Ainda segundo a procuradora, “a autoridade apontada como coatora (o juiz Flávio Itabaiana) tem carregado um grande fardo nos ombros, sendo certo que não podemos trazer a nós, de forma isolada, tanta responsabilidade sem partilhar com nossos pares”. “Nem Cristo carregou sua cruz sozinho”, afirmou Soraya no parecer.

Em abril, promotores do Grupo de Atuação Especializada no Combate à Corrupção (Gaecc) pediram a quebra de sigilo de Flávio, de seu ex-assessor Fabrício Queiroz e de outras dezenas de pessoas ligadas ao gabinete do então deputado estadual e empresas no período de janeiro de 2007 a dezembro do ano passado. A quebra foi autorizada pelo juiz da 27.ª Vara Criminal.

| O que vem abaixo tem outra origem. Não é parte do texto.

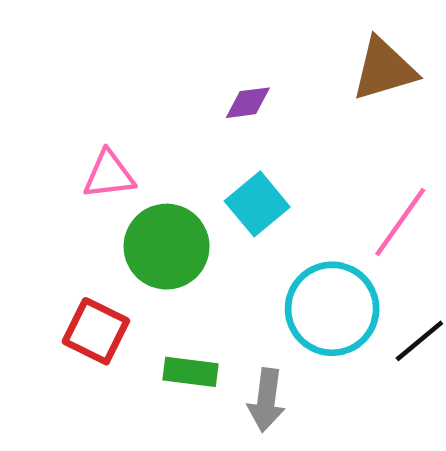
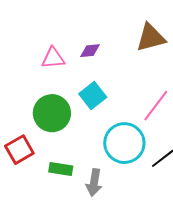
pink triangle: (109, 175) -> (53, 58), moved
red square: (96, 331) -> (19, 150), turned 32

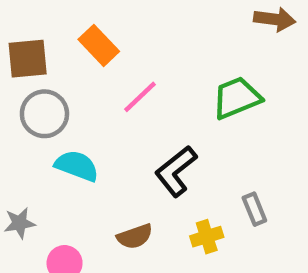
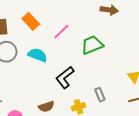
pink line: (140, 97) -> (61, 32), moved
cyan semicircle: (77, 166) -> (38, 55), moved

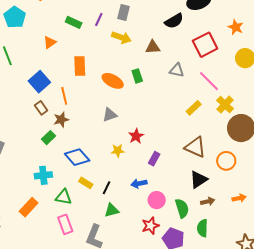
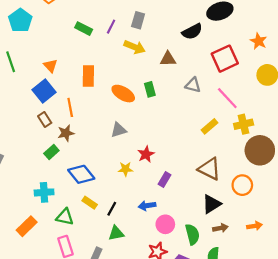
orange triangle: (50, 42) -> (50, 66), moved, turned -40
yellow cross: (225, 105) -> (244, 124), turned 30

A investigação está paralisada há pouco mais de dois meses, após o presidente do Supremo Tribunal Federal (STF), Dias Toffoli, acatar pedido da defesa de Flávio e suspender processos em todo o País em que houve o compartilhamento de dados da Receita Federal, do antigo Conselho de Controle de Atividades Financeiras (Coaf) – hoje Unidade de Inteligência Financeira – e do Banco Central com o Ministério Público sem uma prévia autorização judicial. 

‘Nulo’

Caso o foro especial para Flávio seja concedido, defensores do senador e de Queiroz – suspeito de ser operador de um esquema de “rachadinha” no gabinete do então deputado estadual – acreditam que poderão anular decisões de Itabaiana, que tem fama de linha dura. “Se um juiz é considerado incompetente, tudo o que ele fez até agora é nulo. Tem que começar tudo do zero”, disse o advogado Frederick Wassef, responsável pela defesa de Flávio. 

A defesa de Queiroz tem um habeas corpus que pode ser pautado a qualquer momento na 3.ª Câmara Criminal pelo relator, desembargador Antonio Carlos Nascimento Amado. O advogado Paulo Klein pede que a quebra dos sigilos bancário e fiscal de seu cliente seja suspensa pelo colegiado. 

Esses dois pedidos que questionam a legalidade da quebra dos sigilos bancário e fiscal de Flávio, Queiroz e de outras 83 pessoas e nove empresas ligadas a eles são relatados pelo desembargador Antonio Carlos Nascimento Amado. O magistrado já negou, de forma monocrática, em duas ocasiões, argumentos do senador. Em outra oportunidade, refutou também o que alegava a defesa de Queiroz. 

Segundo Wassef, a determinação do juiz de primeira instância tinha como objetivo dar legalidade à violação dos dados de Flávio que, de acordo com o advogado, ocorreu quando o Coaf forneceu ao Ministério Público dados referentes às movimentações bancárias do senador. 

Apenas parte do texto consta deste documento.